Assignment 2: Week 8 Practicum: Decision Tree
Assignment 2: Week 8 Practicum: Decision Tree
For this Assignment, as you examine the client case study in this week’s Learning Resources, consider how you might assess and treat adult and older adult clients presenting symptoms of a mental health disorder.
The Assignment:
Learning Objectives
Students will:
- Evaluate clients for treatment of mental health disorders
- Analyze decisions made throughout diagnosis and treatment of clients with mental health disorders
Examine Case 3: You will be asked to make three decisions concerning the diagnosis and treatment for this client. Be sure to consider co-morbid physical as well as mental factors that might impact the client’s diagnosis and treatment.

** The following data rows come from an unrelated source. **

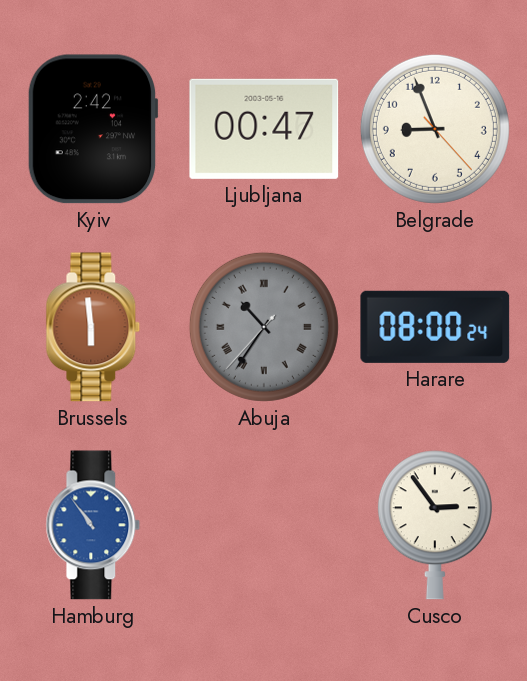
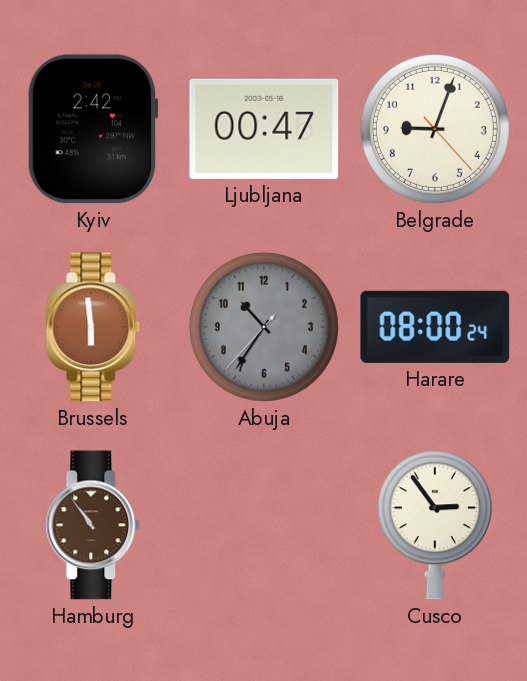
Belgrade: 8:56 -> 9:03
Abuja numerals: Roman -> Arabic
Hamburg dial: blue -> brown
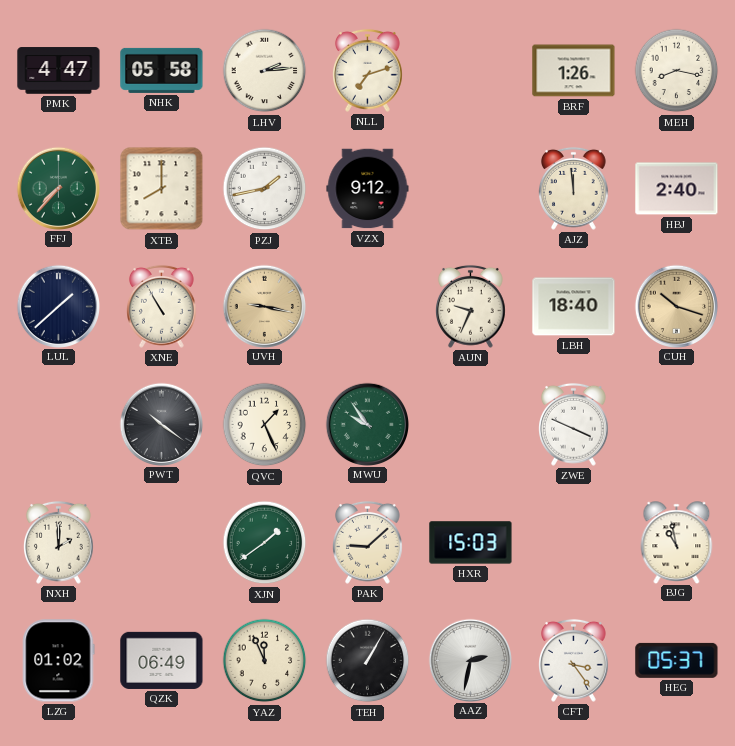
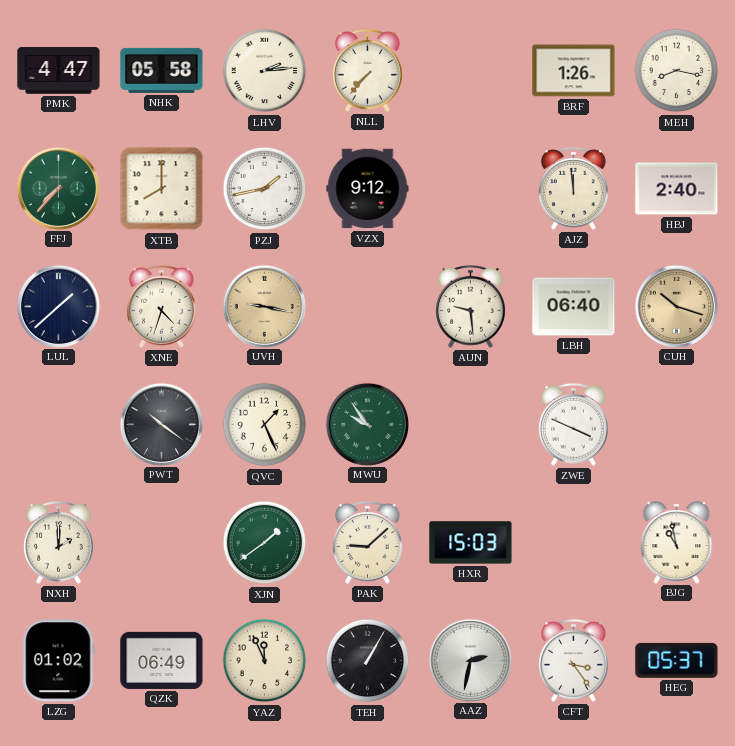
NLL: 7:12 -> 7:37
XNE: 10:55 -> 4:33
AUN: 9:34 -> 9:29
LBH: 18:40 -> 06:40
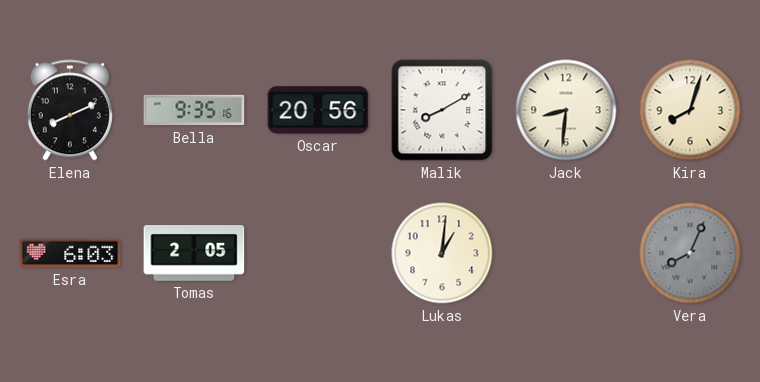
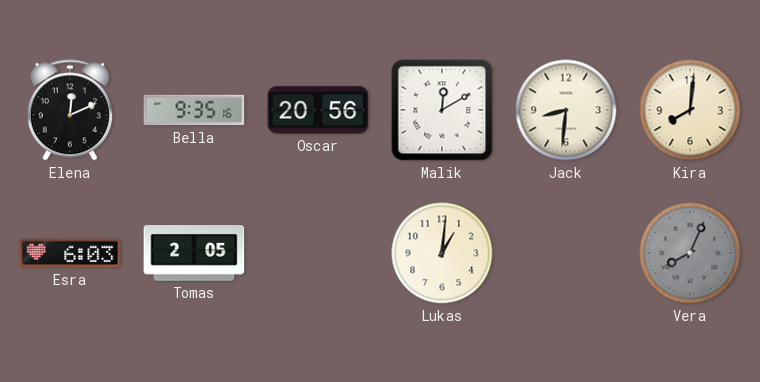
Elena: 8:11 -> 12:11
Malik: 8:10 -> 12:10
Kira: 8:03 -> 8:01
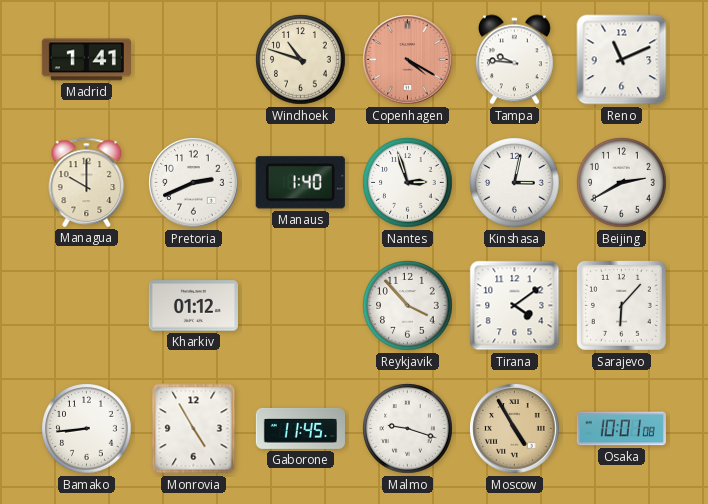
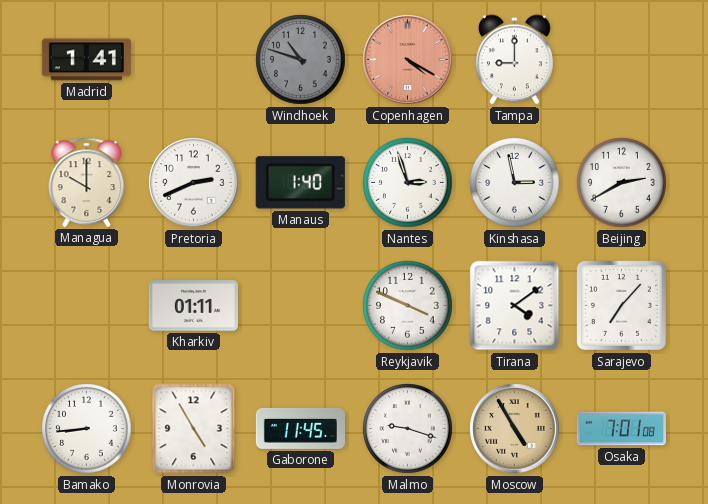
Windhoek dial: cream -> grey
Tampa: 9:46 -> 9:00
Reno: 11:11 -> none
Kinshasa: 3:02 -> 2:58
Kharkiv: 01:12 -> 01:11
Reykjavik: 3:53 -> 3:49
Sarajevo: 6:07 -> 7:07
Osaka: 10:01 -> 7:01
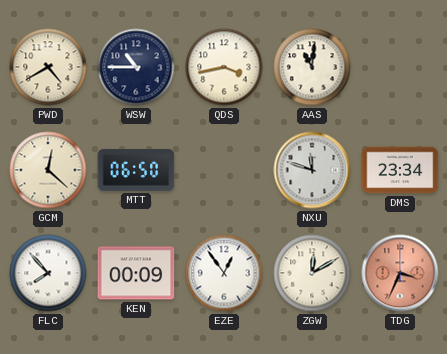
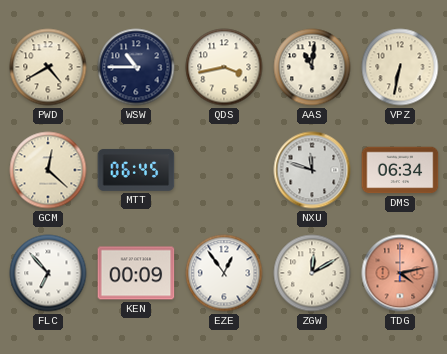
VPZ: none -> 6:32
MTT: 06:50 -> 06:45
DMS: 23:34 -> 06:34
FLC: 7:53 -> 6:53
TDG: 3:34 -> 4:13
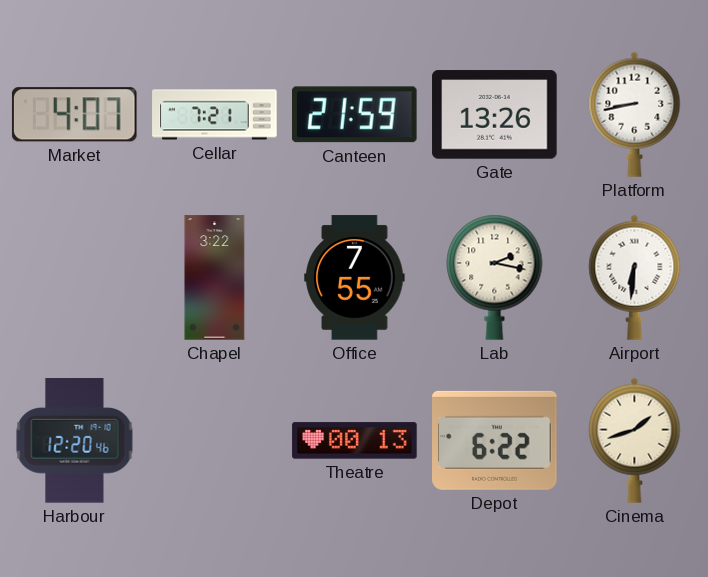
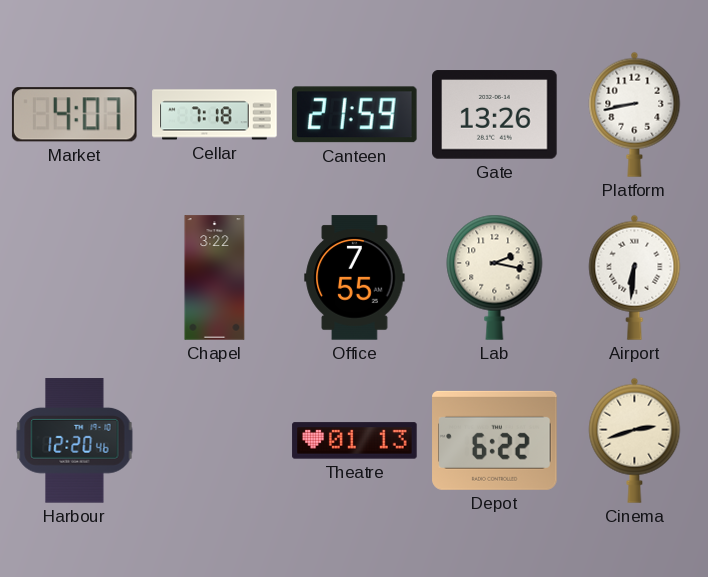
Cellar: 7:21 -> 7:18
Theatre: 00:13 -> 01:13
Cinema: 1:42 -> 2:42
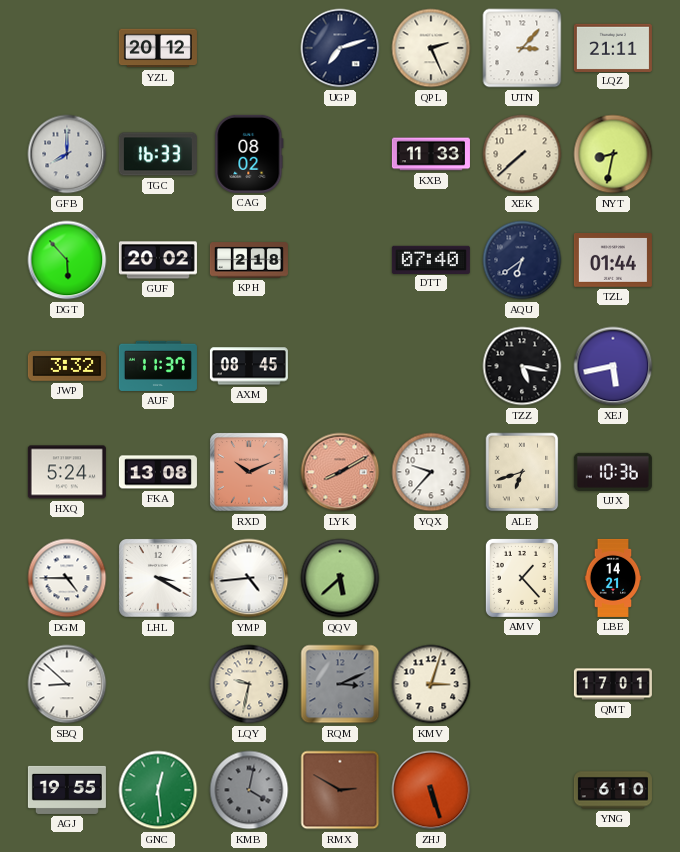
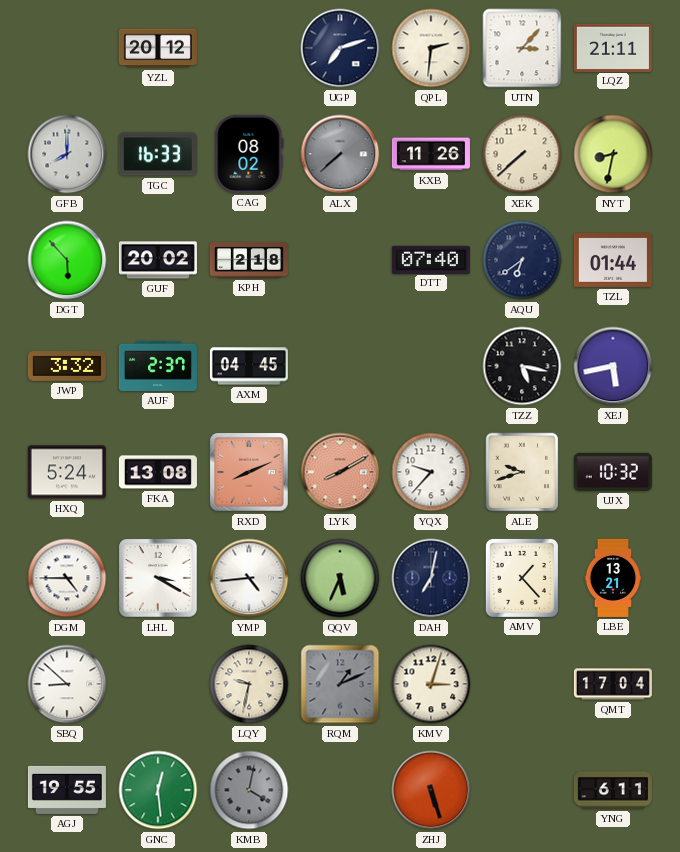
QPL: 2:26 -> 2:31
ALX: none -> 7:38
KXB: 11:33 -> 11:26
AUF: 11:37 -> 2:37
AXM: 08:45 -> 04:45
RXD: 10:11 -> 8:11
ALE: 6:42 -> 9:42
UJX: 10:36 -> 10:32
QQV: 5:38 -> 5:34
DAH: none -> 7:02
LBE: 14:21 -> 13:21
RQM: 3:11 -> 1:11
QMT: 17:01 -> 17:04
RMX: 2:50 -> none
YNG: 6:10 -> 6:11
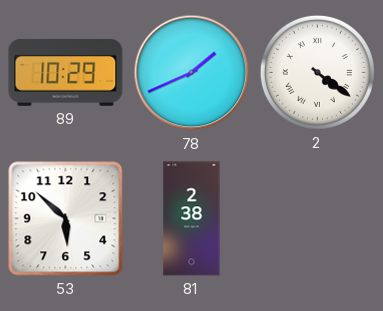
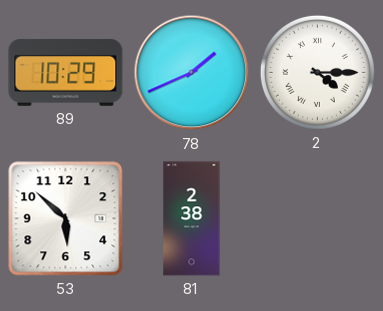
2: 4:21 -> 4:15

At each Decision Point, stop to complete the following:
- Decision #1: Differential Diagnosis
- Which Decision did you select?
- Why did you select this Decision? Support your response with evidence and references to the Learning Resources.
- What were you hoping to achieve by making this Decision? Support your response with evidence and references to the Learning Resources.
- Explain any difference between what you expected to achieve with Decision #1 and the results of the Decision. Why were they different?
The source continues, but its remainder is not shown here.